When you run the script above you get results like following.
Here's some examples with different settings:
With 3 neurons the 2 algorithms (trainlm and my custom LM) converges to similar (yet not identical) networks:
Initial_Mu: 0.001
Incr_Rate: 10
Decr_Rate: 0.1
Hidden_Neurons: 3
Matlab time:
Elapsed time is 0.793722 seconds.
Custom time:
Elapsed time is 1.711315 seconds.
Absolute difference between Matlab and Custom outputs
7.440071774738044e-07
Matlab MAE
6.179026991132736
Custom MAE
6.179027091263226
With 5 neurons the results are very different. For some reason my algorithm converges to a better network:
Initial_Mu: 0.001
Incr_Rate: 10
Decr_Rate: 0.1
Hidden_Neurons: 5
Matlab time:
Elapsed time is 0.883287 seconds.
Custom time:
Elapsed time is 1.980380 seconds.
Absolute difference between Matlab and Custom outputs
0.007647618697004
Matlab MAE
0.013716265278847
Custom MAE
0.006069555043366
With 10 neurons the networks are pretty much the same:
Initial_Mu: 0.001
Incr_Rate: 10
Decr_Rate: 0.1
Hidden_Neurons: 10
Matlab time:
Elapsed time is 1.011172 seconds.
Custom time:
Elapsed time is 2.766820 seconds.
Absolute difference between Matlab and Custom outputs
1.992397943695323e-08
Matlab MAE
0.030143779923111
Custom MAE
0.030143774946144
With 50 neurons the results are still very similar:
Initial_Mu: 0.001
Incr_Rate: 10
Decr_Rate: 0.1
Hidden_Neurons: 50
Matlab time:
Elapsed time is 2.985799 seconds.
Custom time:
Elapsed time is 7.052290 seconds.
Absolute difference between Matlab and Custom outputs
8.268088436125254e-13
Matlab MAE
2.147009752994717e-04
Custom MAE
2.147009753220598e-04
With 100 neurons, again, the results are close:
Initial_Mu: 0.001
Incr_Rate: 10
Decr_Rate: 0.1
Hidden_Neurons: 100
Matlab time:
Elapsed time is 8.071735 seconds.
Custom time:
Elapsed time is 17.729801 seconds.
Absolute difference between Matlab and Custom outputs
3.318731955914700e-13
Matlab MAE
6.768720617779367e-05
Custom MAE
6.768720614557056e-05
Finally with 200 neurons there's a significant difference:
Initial_Mu: 0.001
Incr_Rate: 10
Decr_Rate: 0.1
Hidden_Neurons: 200
Matlab time:
Elapsed time is 23.504194 seconds.
Custom time:
Elapsed time is 49.679209 seconds.
Absolute difference between Matlab and Custom outputs
1.711683279275178e-07
Matlab MAE
2.712217358494099e-04
Custom MAE
2.712337472282703e-04
BUT, if you force mu to be constant by settings the increase and decrease rate to 1, the results becomes close even with 200 neurons:
Initial_Mu: 0.001
Incr_Rate: 1
Decr_Rate: 1
Hidden_Neurons: 200
Matlab time:
Elapsed time is 16.398573 seconds.
Custom time:
Elapsed time is 24.675034 seconds.
Absolute difference between Matlab and Custom outputs
7.406640634144424e-12
Matlab MAE
0.020155109646983
Custom MAE
0.020155109647200
Observations and questions:
  1. My algorithm is way slower than trainlm. It's about 2 times slower. There's some clear bottleneck that I'm missing in my code?

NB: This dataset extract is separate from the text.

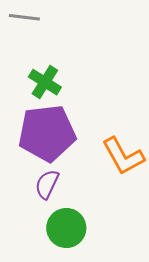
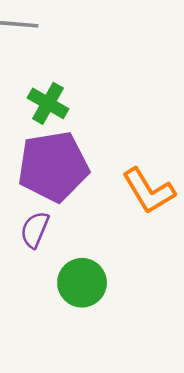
purple semicircle: (47, 184) -> (35, 230), moved

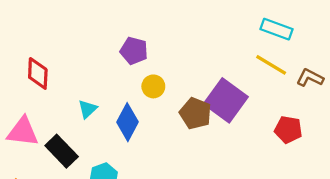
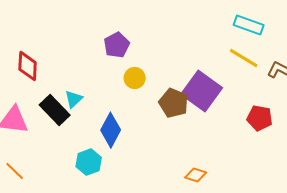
purple pentagon: (134, 51) -> (117, 45), turned 30
blue diamond: (127, 122) -> (111, 130), moved
black rectangle: (62, 151) -> (55, 110), moved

  2. It seems there's some implementation difference between trainlm and my algo. They're definitely not the same. Similar but not the same.
  3. My first guess is that matlab uses some clever way to invert the hessian matrix. I just used the "inv" function and disabled all the warnings. How matlab invert the hessian matrix exactly? Does it use the Penrose pseudoinverse with some smart tolerance settings?

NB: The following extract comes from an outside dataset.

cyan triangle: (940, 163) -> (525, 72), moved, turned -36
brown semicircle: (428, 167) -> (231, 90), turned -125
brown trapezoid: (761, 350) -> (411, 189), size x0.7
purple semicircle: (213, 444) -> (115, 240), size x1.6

  4. Considering that with a costant mu the two algos produce very similar outputs my second guess is that the difference is in the mu update pattern, probably I use a slightly different way to update the mu parameter. At every iteration I just keep updating mu with a while loop until a performance improvement is achieved. How exactly matlab updates the parameter mu through the iterations?
  5. Does matlab use some implicit minimal mu to limit the mu updates like the max_mu parameter?

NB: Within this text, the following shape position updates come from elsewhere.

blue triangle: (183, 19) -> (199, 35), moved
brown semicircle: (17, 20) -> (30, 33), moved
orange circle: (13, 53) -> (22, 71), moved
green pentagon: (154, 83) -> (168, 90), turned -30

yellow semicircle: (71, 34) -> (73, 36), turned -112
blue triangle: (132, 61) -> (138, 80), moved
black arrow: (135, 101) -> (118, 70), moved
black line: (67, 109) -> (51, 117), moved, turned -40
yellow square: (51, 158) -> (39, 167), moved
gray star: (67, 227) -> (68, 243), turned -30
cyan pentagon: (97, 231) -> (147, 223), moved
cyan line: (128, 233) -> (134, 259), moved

I apologize for the length of this post and thank you in advance

 Accepted Answer

Matt J
Matt J on 23 Dec 2019
Edited: Matt J on 23 Dec 2019
My first guess is that matlab uses some clever way to invert the hessian matrix. I just used the "inv" function and disabled all the warnings. How matlab invert the hessian matrix exactly?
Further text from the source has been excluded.